I felt sorry for him - dying of cancer as I supposed - so I let him have extra time in the hoppy pen. That was when I noticed something strange. In the hoppy pen he acted perfectly normal, hopping around, still not eating or pooping, but certainly not laying on the floor wheezing like he did in his cage. Then one morning when I came down the stairs there was Pippin sitting up on his hind legs looking into one of the cages as if he was having a chat over the garden fence. Amused, I said, "So, Pippy, who are you visiting with?" As it hit me (like a two-by-four over the head) that it was MERRIE he was "chatting" with it also dawned on me to wonder if he might be MISSING Merrie. I figured it couldn't hurt anything if I moved him next door to Merrie so I did.

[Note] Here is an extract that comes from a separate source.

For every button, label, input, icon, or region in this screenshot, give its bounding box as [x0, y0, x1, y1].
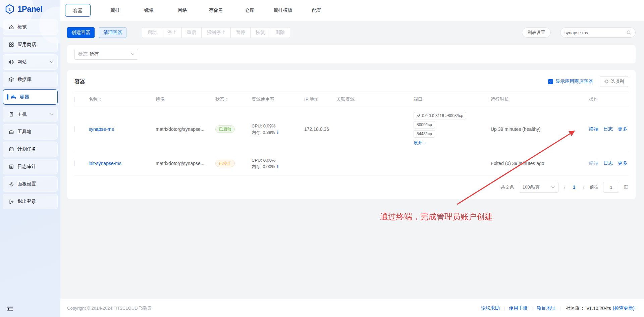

Originally his hay rack was hanging on the cage on Merrie's side and one of the first things he did was rip it off the wall (several times) until I finally put it on the other side. From the second I put him in that cage he started acting like a normal rabbit again. No more wheezing, no more listlessness. He started eating and pooping and drinking. Today he's probably the healthiest rabbit I have.
If I hadn't gone through this experience I may never have realized what was wrong with Fergal. I had put him downstairs with the other rabbits in the fall and at first I thought he was happy. He never seemed particularly unhappy. But slowly he started to exhibit the same behavior Pippin had when he was pining. Fortunately I suspected the trouble and realized he was pining too, but Fergal was pining for ME. He missed living upstairs. So I trundled him upstairs, gave him plenty of attention, and slowly he got his health back and now he's happy as a lark.
"I never realized rabbits were smart," I said to Dr. Bruce, my bunny vet, one day.
"Oh, they are," he said, "very smart. But they're subtle. They're not like a dog or cat. They won't tell you what's wrong. You have to be very observant."
Truer words were never spoke.
I'm considering a career change. I'll find a little couch and become a rabbit psychologist. I'll keep a bowl of baby carrots on my coffee table and take my notes on lettuce leaves while I ask, "And how does that make you feel?"
Not Oprah, perhaps, but maybe better.